Allegations came out in MLB's Mitchell Report in Dec. 2007 claiming that Clemens used anabolic steroids, was injected by his trainer Brian McNamee, and had been using steroids during the 1998, 2000, and 2001 seasons. Practically overnight, Clemens's spotless, future Hall of Fame resume went right down the tube.
Clemens denied the allegations vehemently. In Jan. of 2008, Clemens appeared on the show 60 Minutes and spoke to host Mike Wallace in an interview. In the interview, he stated that his success in the game of baseball came from hard work, not steroids.
The next month, Clemens and McNamee appeared before a Congressional Committee. Clemens swore under oath that he did not take steroids or HGH. Clemens and McNamee nearly split the committee in half. Some representatives believed Clemens was a liar, and the others felt McNamee was lying.
The questions that the fans and media still face to this day are, did Clemens take steroids? Did he cheat during some of his best years? The National Baseball Hall of Fame has banished Pete Rose for life because he bet on baseball. Will the Hall of Fame banish Clemens for his alleged steroid and HGH usage?
The answers: We may never know for sure. Clemens has said that he does not care what people believe anymore, he does not care about the Hall of Fame, and his numbers speak for themselves.
If nobody else recognizes Clemens's accolades, would the Yankees step in and reward Clemens for his service? I would think there is a chance. It might not be for years and years, after time has healed Clemens's wounds.
The Yankees are a classy organization, known for extending olive branches. The Yankees also believe in second chances. Yogi Berra, one of the most respected and beloved Yankees of all-time, had a falling out with Steinbrenner years ago. Despite their differences, they mended their fences and the Yankees welcomed him back with open arms.

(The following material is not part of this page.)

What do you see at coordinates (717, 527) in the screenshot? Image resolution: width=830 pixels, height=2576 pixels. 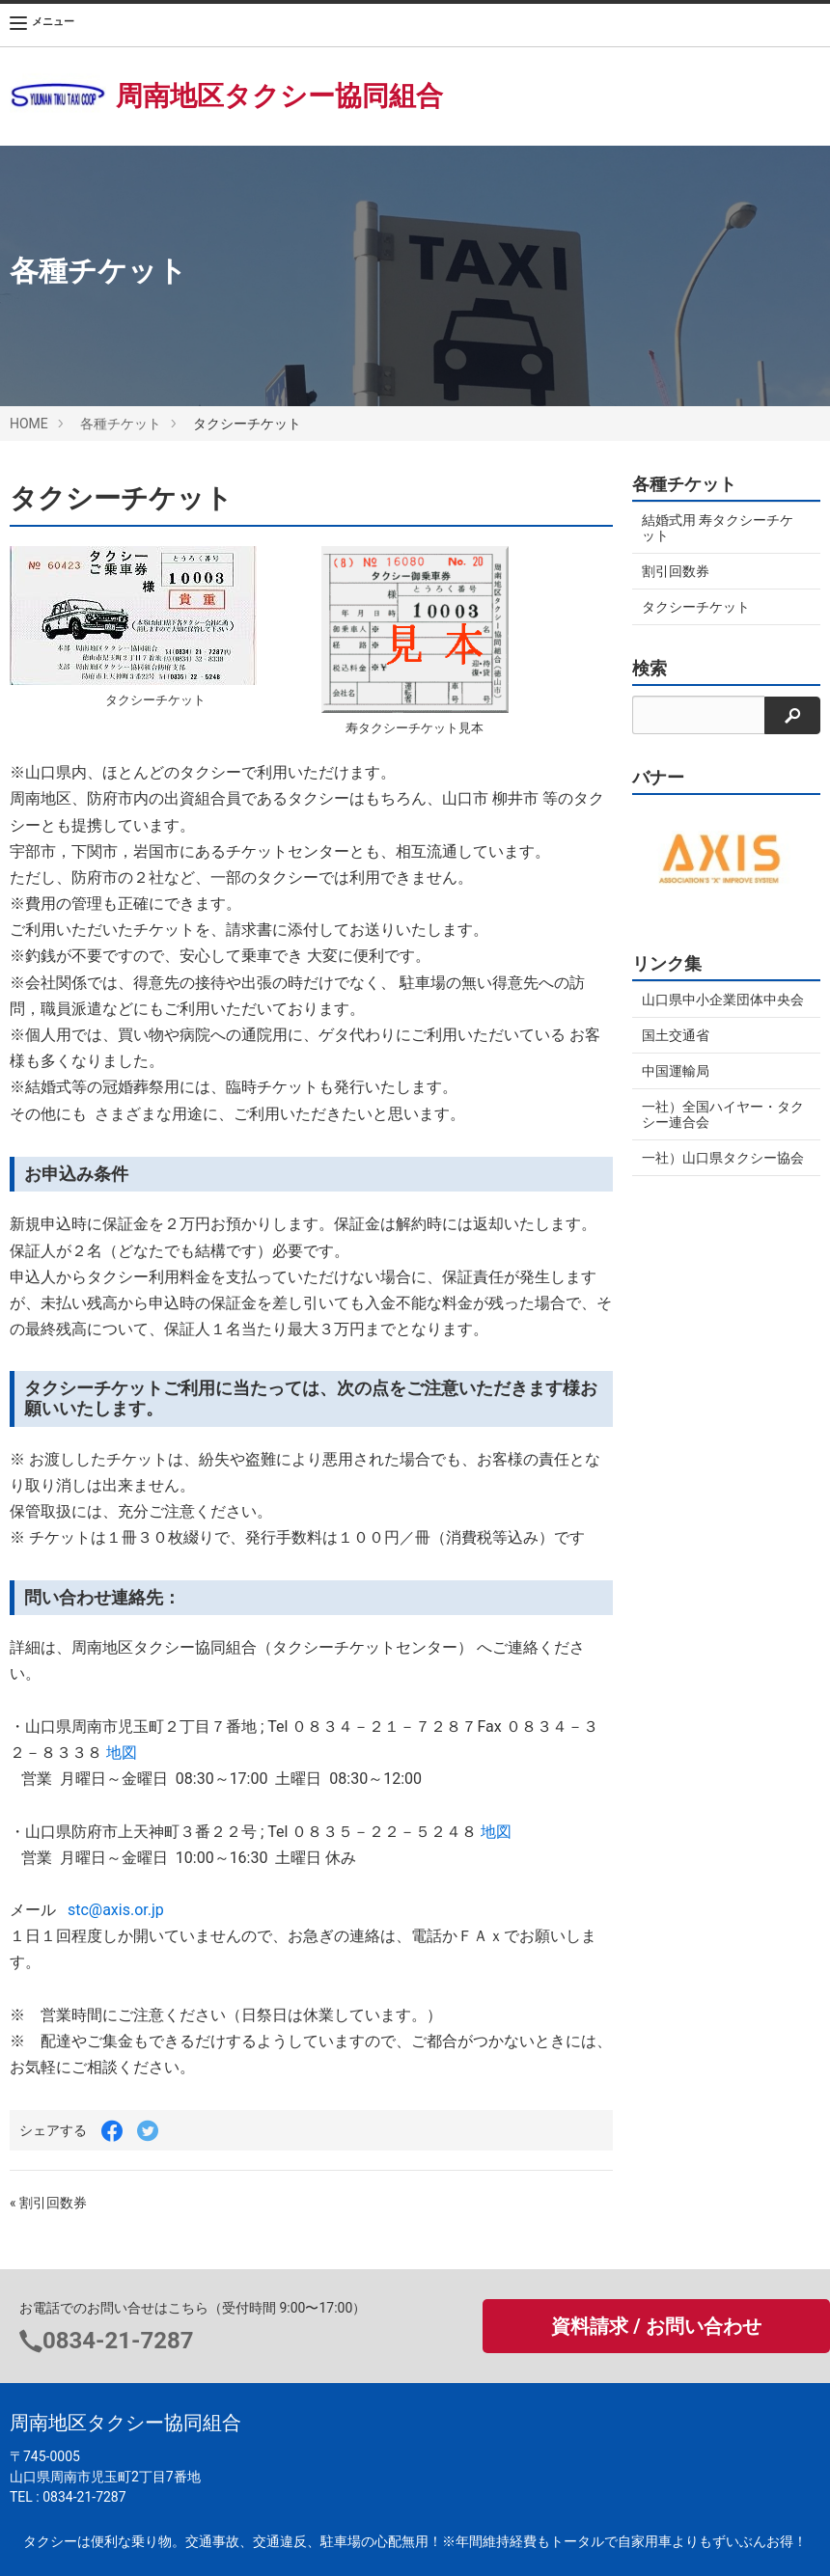 I see `結婚式用 寿タクシーチケット` at bounding box center [717, 527].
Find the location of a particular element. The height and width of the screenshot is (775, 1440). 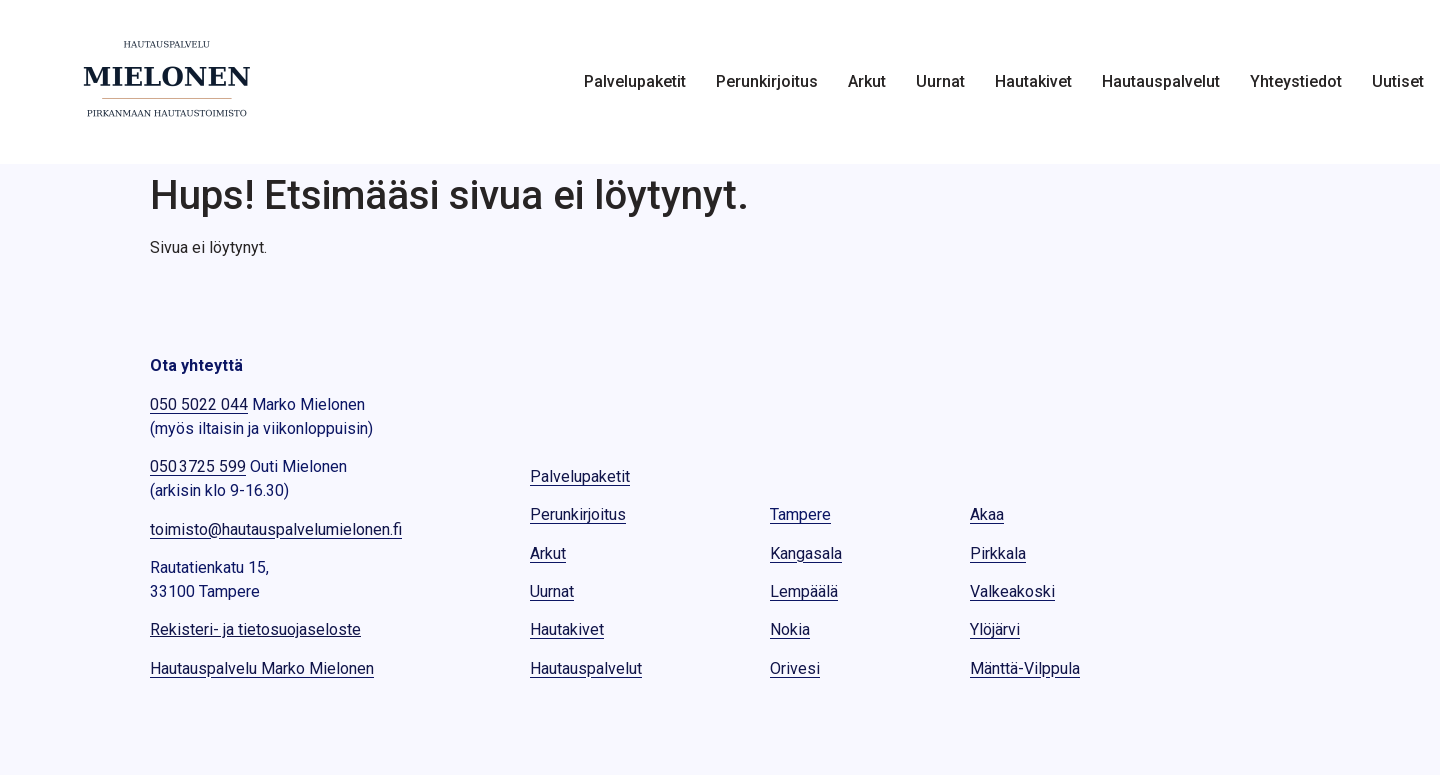 050 5022 044 is located at coordinates (199, 404).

Clemens played six years in the Bronx, and secured an 83-42 record while playing for the Yankees. Reggie Jackson, a Yankee for five years, had his number retired in monument park in 1993, some 12 years after he left the Bronx. Jackson however, has not been accused of steroid usage.
Paul O'Neill's number will most likely be retired. LaTroy Hawkins tried on the number 21 during the 2008 campaign, and the Yankee fans would not have it. No one else will be able to put on that number without the Yankee fans hounding them.
Bernie Williams' number will most likely be retired because of his faithful service, impressive numbers, and post-season home run count. 20, 21, or maybe even 22 years from now, will Clemens, the man who was once regarded as the greatest pitcher of our era, join them? Perhaps. Perhaps not.